→ **YOUR OBJECTIVE**: Beginning with the very first line, please reproduce the entries exactly through the line containing "lila@bazarverde.cl (188, 983)".

(Excerpts from a dataset)

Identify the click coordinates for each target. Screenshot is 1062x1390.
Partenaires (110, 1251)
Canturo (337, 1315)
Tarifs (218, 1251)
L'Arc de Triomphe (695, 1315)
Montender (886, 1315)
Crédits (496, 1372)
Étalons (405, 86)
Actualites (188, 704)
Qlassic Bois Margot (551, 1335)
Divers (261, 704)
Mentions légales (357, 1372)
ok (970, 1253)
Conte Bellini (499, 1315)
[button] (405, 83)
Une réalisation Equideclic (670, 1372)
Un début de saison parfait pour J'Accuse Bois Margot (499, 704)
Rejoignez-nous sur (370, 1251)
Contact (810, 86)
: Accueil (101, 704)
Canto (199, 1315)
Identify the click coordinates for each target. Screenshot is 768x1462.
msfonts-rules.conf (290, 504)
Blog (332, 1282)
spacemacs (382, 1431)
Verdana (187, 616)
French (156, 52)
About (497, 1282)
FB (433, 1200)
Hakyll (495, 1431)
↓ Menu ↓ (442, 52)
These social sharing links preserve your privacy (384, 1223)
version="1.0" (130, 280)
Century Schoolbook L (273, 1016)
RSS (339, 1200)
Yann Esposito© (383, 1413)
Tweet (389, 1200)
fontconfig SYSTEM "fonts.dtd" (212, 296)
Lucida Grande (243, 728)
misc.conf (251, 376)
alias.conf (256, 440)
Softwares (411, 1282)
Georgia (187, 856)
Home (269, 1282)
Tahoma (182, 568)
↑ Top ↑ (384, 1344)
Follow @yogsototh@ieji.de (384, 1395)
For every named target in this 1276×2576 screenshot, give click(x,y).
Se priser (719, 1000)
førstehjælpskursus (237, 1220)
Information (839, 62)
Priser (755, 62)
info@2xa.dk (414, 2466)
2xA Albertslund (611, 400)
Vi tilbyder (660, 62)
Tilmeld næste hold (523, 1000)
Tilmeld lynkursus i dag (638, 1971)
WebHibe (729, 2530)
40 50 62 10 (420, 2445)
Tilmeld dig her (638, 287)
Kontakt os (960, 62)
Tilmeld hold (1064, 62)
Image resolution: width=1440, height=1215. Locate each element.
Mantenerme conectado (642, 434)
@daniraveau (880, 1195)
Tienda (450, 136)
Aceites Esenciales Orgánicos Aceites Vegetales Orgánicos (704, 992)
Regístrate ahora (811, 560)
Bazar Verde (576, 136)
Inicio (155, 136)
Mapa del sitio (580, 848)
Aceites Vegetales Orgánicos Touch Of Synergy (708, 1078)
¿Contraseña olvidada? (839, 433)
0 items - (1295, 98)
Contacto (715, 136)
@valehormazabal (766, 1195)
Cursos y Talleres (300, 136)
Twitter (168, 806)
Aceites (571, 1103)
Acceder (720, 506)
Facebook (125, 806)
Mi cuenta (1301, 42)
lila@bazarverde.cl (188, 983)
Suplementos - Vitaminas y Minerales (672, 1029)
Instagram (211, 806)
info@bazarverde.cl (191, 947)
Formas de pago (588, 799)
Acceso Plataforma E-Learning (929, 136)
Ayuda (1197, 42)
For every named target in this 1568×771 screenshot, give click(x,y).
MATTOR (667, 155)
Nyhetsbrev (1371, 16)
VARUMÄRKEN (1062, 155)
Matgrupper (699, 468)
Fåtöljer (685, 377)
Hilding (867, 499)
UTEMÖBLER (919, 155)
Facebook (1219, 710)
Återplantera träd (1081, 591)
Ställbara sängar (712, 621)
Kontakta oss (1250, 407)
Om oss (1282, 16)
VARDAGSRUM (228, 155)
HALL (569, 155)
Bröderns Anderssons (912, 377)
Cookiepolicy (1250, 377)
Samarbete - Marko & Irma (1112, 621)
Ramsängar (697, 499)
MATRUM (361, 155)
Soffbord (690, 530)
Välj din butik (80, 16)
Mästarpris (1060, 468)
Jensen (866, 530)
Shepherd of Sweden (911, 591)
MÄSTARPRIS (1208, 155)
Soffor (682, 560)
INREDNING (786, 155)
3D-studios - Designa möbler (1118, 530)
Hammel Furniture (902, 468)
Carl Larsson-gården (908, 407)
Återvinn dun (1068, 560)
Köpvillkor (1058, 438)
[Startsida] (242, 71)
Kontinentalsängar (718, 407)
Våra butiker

→ **EXPECTED ANSWER**:
Identify the click coordinates for each target. Screenshot is 1062x1390.
Partenaires (110, 1251)
Canturo (337, 1315)
Tarifs (218, 1251)
L'Arc de Triomphe (695, 1315)
Montender (886, 1315)
Crédits (496, 1372)
Étalons (405, 86)
Actualites (188, 704)
Qlassic Bois Margot (551, 1335)
Divers (261, 704)
Mentions légales (357, 1372)
ok (970, 1253)
Conte Bellini (499, 1315)
[button] (405, 83)
Une réalisation Equideclic (670, 1372)
Un début de saison parfait pour J'Accuse Bois Margot (499, 704)
Rejoignez-nous sur (370, 1251)
Contact (810, 86)
: Accueil (101, 704)
Canto (199, 1315)
Identify the click coordinates for each target. Screenshot is 768x1462.
msfonts-rules.conf (290, 504)
Blog (332, 1282)
spacemacs (382, 1431)
Verdana (187, 616)
French (156, 52)
About (497, 1282)
FB (433, 1200)
Hakyll (495, 1431)
↓ Menu ↓ (442, 52)
These social sharing links preserve your privacy (384, 1223)
version="1.0" (130, 280)
Century Schoolbook L (273, 1016)
RSS (339, 1200)
Yann Esposito© (383, 1413)
Tweet (389, 1200)
fontconfig SYSTEM "fonts.dtd" (212, 296)
Lucida Grande (243, 728)
misc.conf (251, 376)
alias.conf (256, 440)
Softwares (411, 1282)
Georgia (187, 856)
Home (269, 1282)
Tahoma (182, 568)
↑ Top ↑ (384, 1344)
Follow @yogsototh@ieji.de (384, 1395)
For every named target in this 1276×2576 screenshot, give click(x,y).
Se priser (719, 1000)
førstehjælpskursus (237, 1220)
Information (839, 62)
Priser (755, 62)
info@2xa.dk (414, 2466)
2xA Albertslund (611, 400)
Vi tilbyder (660, 62)
Tilmeld næste hold (523, 1000)
Tilmeld lynkursus i dag (638, 1971)
WebHibe (729, 2530)
40 50 62 10 (420, 2445)
Tilmeld dig her (638, 287)
Kontakt os (960, 62)
Tilmeld hold (1064, 62)
Image resolution: width=1440, height=1215. Locate each element.
Mantenerme conectado (642, 434)
@daniraveau (880, 1195)
Tienda (450, 136)
Aceites Esenciales Orgánicos Aceites Vegetales Orgánicos (704, 992)
Regístrate ahora (811, 560)
Bazar Verde (576, 136)
Inicio (155, 136)
Mapa del sitio (580, 848)
Aceites Vegetales Orgánicos Touch Of Synergy (708, 1078)
¿Contraseña olvidada? (839, 433)
0 items - (1295, 98)
Contacto (715, 136)
@valehormazabal (766, 1195)
Cursos y Talleres (300, 136)
Twitter (168, 806)
Aceites (571, 1103)
Acceder (720, 506)
Facebook (125, 806)
Mi cuenta (1301, 42)
lila@bazarverde.cl (188, 983)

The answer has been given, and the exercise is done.